What is being asked =
Below are entries; repeat exactly, and nothing else, the lines from the one holding "لم نتمكن من وضع Pawns.app في" through the one holding "( Theo Hải Miên / Thanhnienviet )", inclusive. Leave the pictures out.

+++ Given records

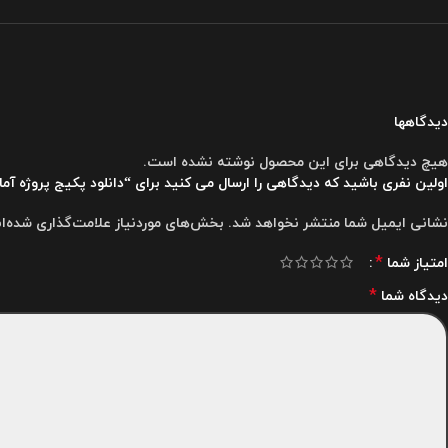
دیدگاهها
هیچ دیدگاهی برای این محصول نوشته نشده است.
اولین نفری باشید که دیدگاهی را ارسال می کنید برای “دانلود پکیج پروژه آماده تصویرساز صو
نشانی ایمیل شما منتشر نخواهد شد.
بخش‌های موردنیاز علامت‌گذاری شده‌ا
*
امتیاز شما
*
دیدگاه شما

++++++
+++ Given records

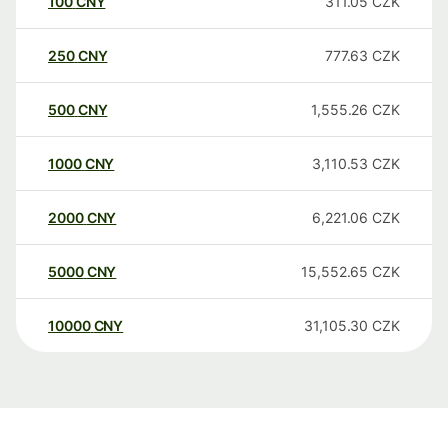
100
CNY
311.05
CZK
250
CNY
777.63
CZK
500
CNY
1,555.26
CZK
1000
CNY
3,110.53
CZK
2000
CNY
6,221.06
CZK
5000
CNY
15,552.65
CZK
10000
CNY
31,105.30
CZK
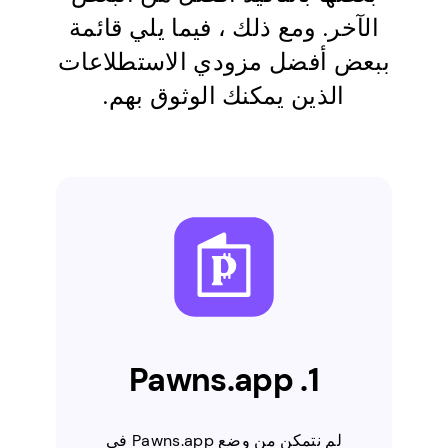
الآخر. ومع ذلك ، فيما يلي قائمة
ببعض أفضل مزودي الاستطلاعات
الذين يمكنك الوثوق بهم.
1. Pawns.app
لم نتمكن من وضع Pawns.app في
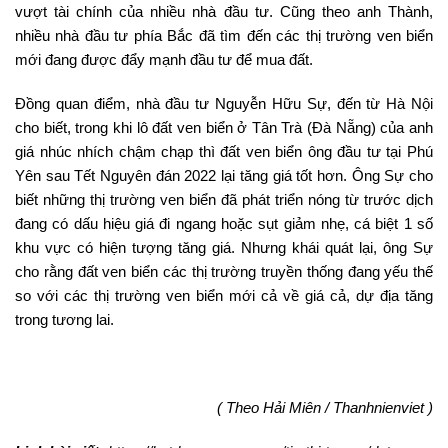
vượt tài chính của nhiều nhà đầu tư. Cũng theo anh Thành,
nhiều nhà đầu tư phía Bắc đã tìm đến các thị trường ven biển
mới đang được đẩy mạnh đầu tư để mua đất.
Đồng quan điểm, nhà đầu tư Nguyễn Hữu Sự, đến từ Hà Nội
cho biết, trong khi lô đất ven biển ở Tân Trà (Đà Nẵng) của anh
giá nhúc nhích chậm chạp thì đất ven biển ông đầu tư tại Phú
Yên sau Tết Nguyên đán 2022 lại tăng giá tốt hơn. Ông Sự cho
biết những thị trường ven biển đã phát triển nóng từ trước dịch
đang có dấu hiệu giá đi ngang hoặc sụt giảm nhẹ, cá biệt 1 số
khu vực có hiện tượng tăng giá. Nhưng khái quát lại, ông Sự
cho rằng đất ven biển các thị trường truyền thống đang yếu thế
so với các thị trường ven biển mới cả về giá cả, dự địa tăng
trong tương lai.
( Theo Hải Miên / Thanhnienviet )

++++++

Result below =
لم نتمكن من وضع Pawns.app في
vượt tài chính của nhiều nhà đầu tư. Cũng theo anh Thành,
nhiều nhà đầu tư phía Bắc đã tìm đến các thị trường ven biển
mới đang được đẩy mạnh đầu tư để mua đất.
Đồng quan điểm, nhà đầu tư Nguyễn Hữu Sự, đến từ Hà Nội
cho biết, trong khi lô đất ven biển ở Tân Trà (Đà Nẵng) của anh
giá nhúc nhích chậm chạp thì đất ven biển ông đầu tư tại Phú
Yên sau Tết Nguyên đán 2022 lại tăng giá tốt hơn. Ông Sự cho
biết những thị trường ven biển đã phát triển nóng từ trước dịch
đang có dấu hiệu giá đi ngang hoặc sụt giảm nhẹ, cá biệt 1 số
khu vực có hiện tượng tăng giá. Nhưng khái quát lại, ông Sự
cho rằng đất ven biển các thị trường truyền thống đang yếu thế
so với các thị trường ven biển mới cả về giá cả, dự địa tăng
trong tương lai.
( Theo Hải Miên / Thanhnienviet )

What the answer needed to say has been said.